__WORK ORDER__: Copy out each line of the material in which the word "very" can be found.

__INFORMATION GIVEN__:
···

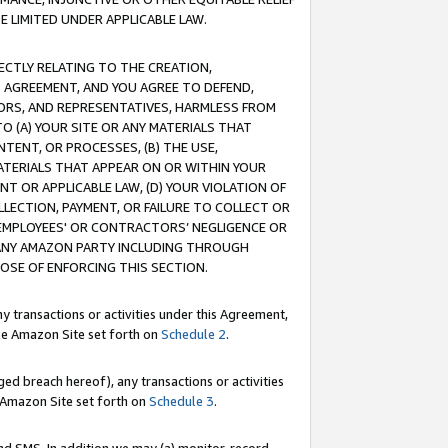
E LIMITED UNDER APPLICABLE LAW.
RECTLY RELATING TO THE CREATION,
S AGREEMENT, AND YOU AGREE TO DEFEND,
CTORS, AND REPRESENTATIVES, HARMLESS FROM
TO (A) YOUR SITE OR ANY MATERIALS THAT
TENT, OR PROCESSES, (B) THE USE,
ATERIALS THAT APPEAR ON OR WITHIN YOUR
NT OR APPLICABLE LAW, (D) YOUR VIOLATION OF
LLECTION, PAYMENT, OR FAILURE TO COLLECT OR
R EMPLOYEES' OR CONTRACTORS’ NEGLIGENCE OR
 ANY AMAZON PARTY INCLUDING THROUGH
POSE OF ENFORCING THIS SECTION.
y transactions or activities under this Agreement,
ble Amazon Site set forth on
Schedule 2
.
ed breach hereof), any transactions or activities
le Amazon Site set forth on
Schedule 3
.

···

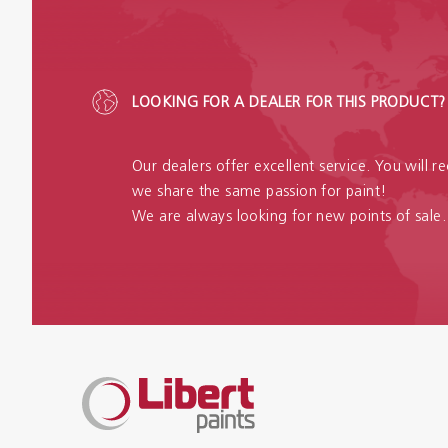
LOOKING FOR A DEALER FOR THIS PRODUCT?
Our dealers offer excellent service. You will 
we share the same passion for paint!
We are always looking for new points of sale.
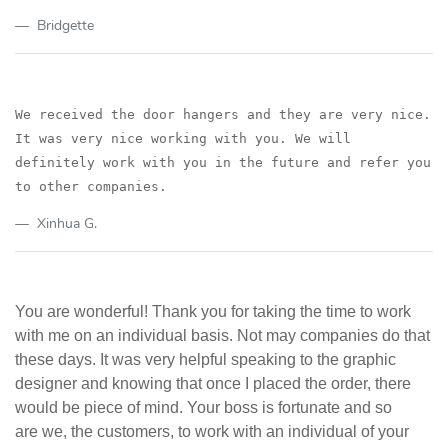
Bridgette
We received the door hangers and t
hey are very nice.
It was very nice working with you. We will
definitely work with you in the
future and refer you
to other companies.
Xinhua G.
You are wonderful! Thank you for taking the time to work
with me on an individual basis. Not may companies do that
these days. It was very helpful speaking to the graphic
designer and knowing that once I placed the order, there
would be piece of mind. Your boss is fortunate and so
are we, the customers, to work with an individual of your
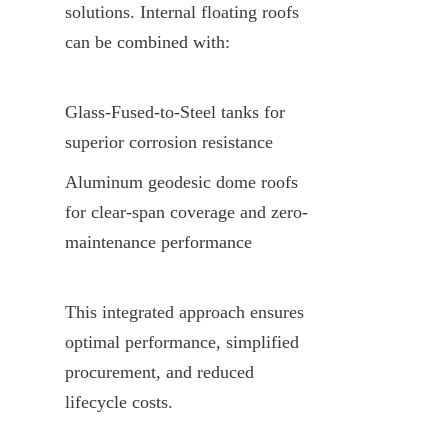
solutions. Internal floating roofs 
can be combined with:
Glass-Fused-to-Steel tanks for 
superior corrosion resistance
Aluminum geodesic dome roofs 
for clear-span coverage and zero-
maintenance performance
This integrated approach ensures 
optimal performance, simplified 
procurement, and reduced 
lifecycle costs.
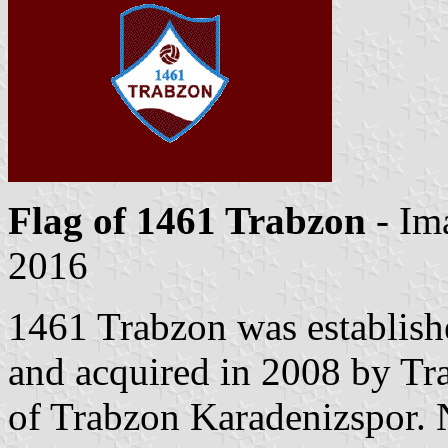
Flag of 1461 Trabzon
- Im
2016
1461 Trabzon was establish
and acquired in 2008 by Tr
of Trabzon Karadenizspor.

···

__WRITTEN SOLUTION__:
hey are very nice.
It was very nice working with you. We will
these days. It was very helpful speaking to the graphic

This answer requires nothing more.